Si donc l'animal est un meuble, il rentre dans le patrimoine du défunt, c'est-à-dire dans la succession. Nos tribunaux sont surencombrés de querelles familiales liées au partage de biens d'un proche décédé. Il est en revanche beaucoup plus rare que l'on se batte pour la garde d'un animal de compagnie…
DES INSTRUCTIONS PAR TESTAMENT
Or on ne peut attendre la durée habituelle du règlement d'une succession pour le faire prendre en charge. C'est en effet le jour du décès de son maître que le sort d'un animal doit être réglé. Certains animaux sont si âgés et parfois même dans un tel état de fatigue et de maladie, qu'il n'existe malheureusement pas d'autres solutions que l'euthanasie. Les remettre à un refuge serait cruel. Le vétérinaire qui connaît bien l'animal sera alors de précieux conseils.
Dans la plupart des autres cas, l'animal est confié à une personne proche dont on veillera à ce qu'elle puisse matériellement s'en occuper.

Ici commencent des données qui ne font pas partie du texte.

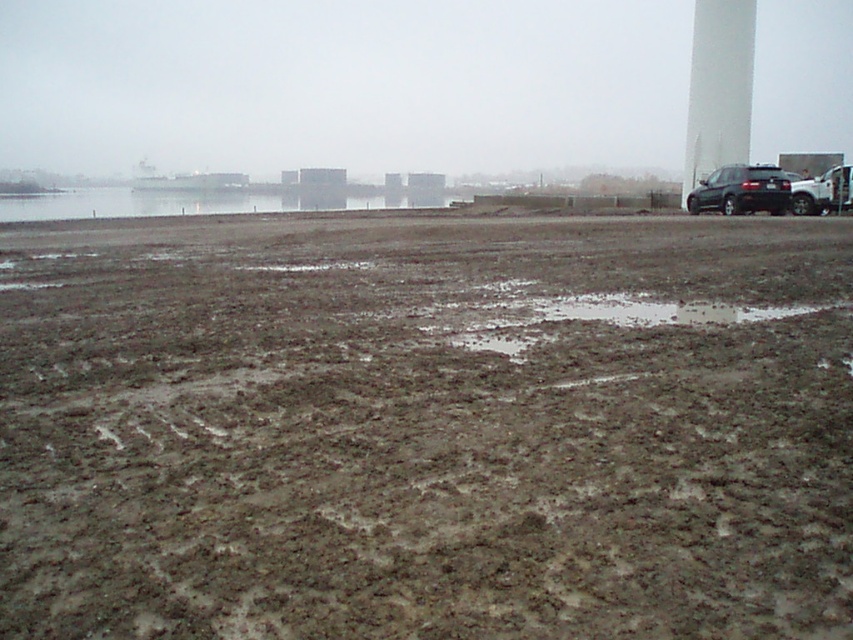 You are a surveyor trying to locate the white smooth water tower at upper right in the image. According to the coordinates provided, where exactly is it positioned?

The white smooth water tower at upper right is located at point coordinates (718, 88).

You are a delivery drone that needs to land on the dull brown dirt at center. However, there is a white smooth water tower at upper right in your flight path. Based on the scene, can you safely descend vertically without hitting the water tower?

The dull brown dirt at center is closer to the viewer than the white smooth water tower at upper right, so the drone can safely descend vertically as the water tower is farther away and won

You are a delivery driver who needs to park your truck near the dull brown dirt at center and the white smooth water tower at upper right. Which of these two objects is closer to your current position if you are standing at the muddy field with tire tracks?

The dull brown dirt at center is closer to your current position because it is smaller than the white smooth water tower at upper right, indicating it is nearer in the scene. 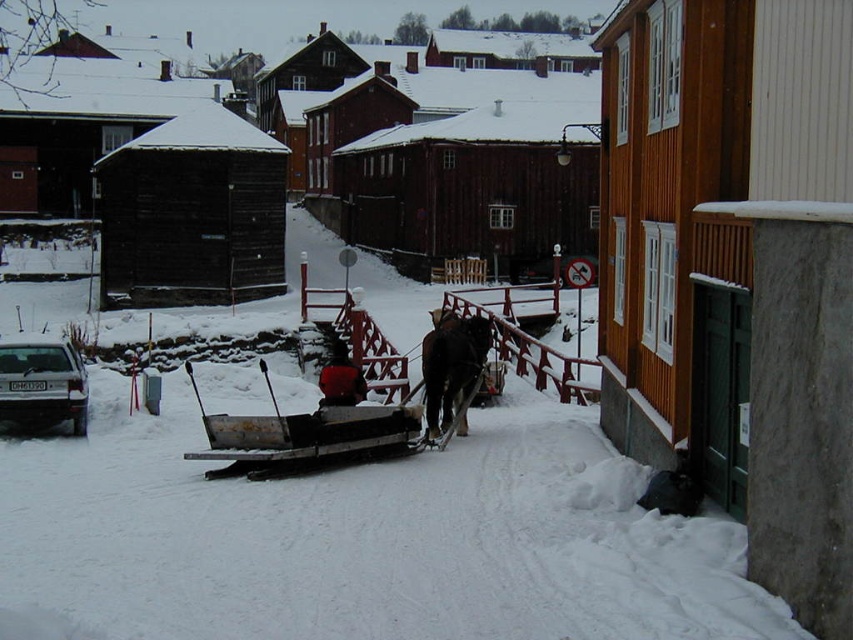 You are standing in the snowy village scene and want to determine which of the two points, point (380, 406) or point (456, 369), is nearer to you. Based on the image, which point is closer?

Point (380, 406) is closer to the viewer than point (456, 369).

You are a traveler standing near the dark brown glossy horse at center and the smooth red sled at center. You want to climb onto the sled. Which object should you approach first based on their heights?

The dark brown glossy horse at center has a lesser height compared to the smooth red sled at center. Therefore, you should approach the dark brown glossy horse at center first since it is shorter and easier to step onto before climbing onto the taller sled.

You are standing at the origin point in the snowy scene. The metallic silver sled at center is located at coordinates 0.678 in the x direction and 0.353 in the y direction. If you want to reach the sled as quickly as possible, which direction should you move in?

To reach the metallic silver sled at center as quickly as possible, you should move in the direction of the coordinates 0.678 in the x direction and 0.353 in the y direction, which is northeast. This path would be the most direct route. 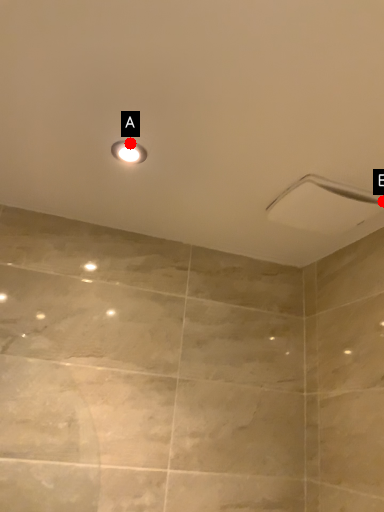 Question: Two points are circled on the image, labeled by A and B beside each circle. Which point is closer to the camera?

Choices:
 (A) A is closer
 (B) B is closer

Answer: (A) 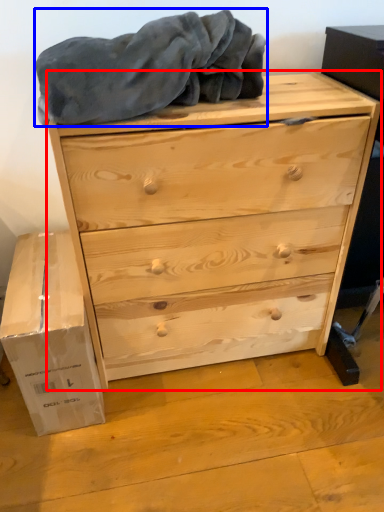 Question: Which object is closer to the camera taking this photo, chest of drawers (highlighted by a red box) or blanket (highlighted by a blue box)?

Choices:
 (A) chest of drawers
 (B) blanket

Answer: (B) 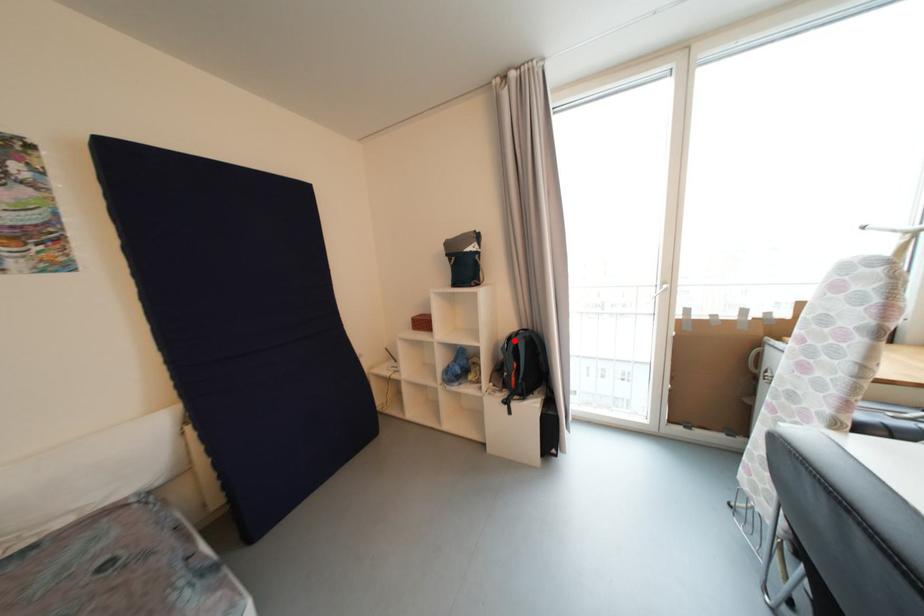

Mais il arrive aussi parfois que le défunt ait tout prévu et qu'il ait pris soin de préparer son " après " et l'avenir de ses animaux de compagnie. Il aura laissé, dans un testament par exemple, des instructions au travers desquelles il chargera telle personne ou tel organisme de s'en occuper, et aura même parfois fait en sorte qu'ils disposent des revenus nécessaires à cet entretien.
Certains même n'hésitent pas à faire leur chien légataire universel de tous leurs biens, ce qui est un non-sens juridique. Il n'est pas sans intérêt alors, si vous envisagez se rédiger le texte de vos dernières volontés, de prendre contact avec un professionnel - un notaire par exemple - qui saura vous conseiller pour que vos souhaits soient respectés dans le respect des textes nous gouvernant.
Il n'est pas rare ainsi que des associations de protection d'animaux, des refuges, des sociétés soient bénéficiaires de dons et de legs. Ainsi le défunt a l'assurance que ses biens seront utilisés pour la cause de son choix, par une œuvre qu'il a souhaité défendre en remerciant ceux qui y consacrent leur temps et parfois leur vie.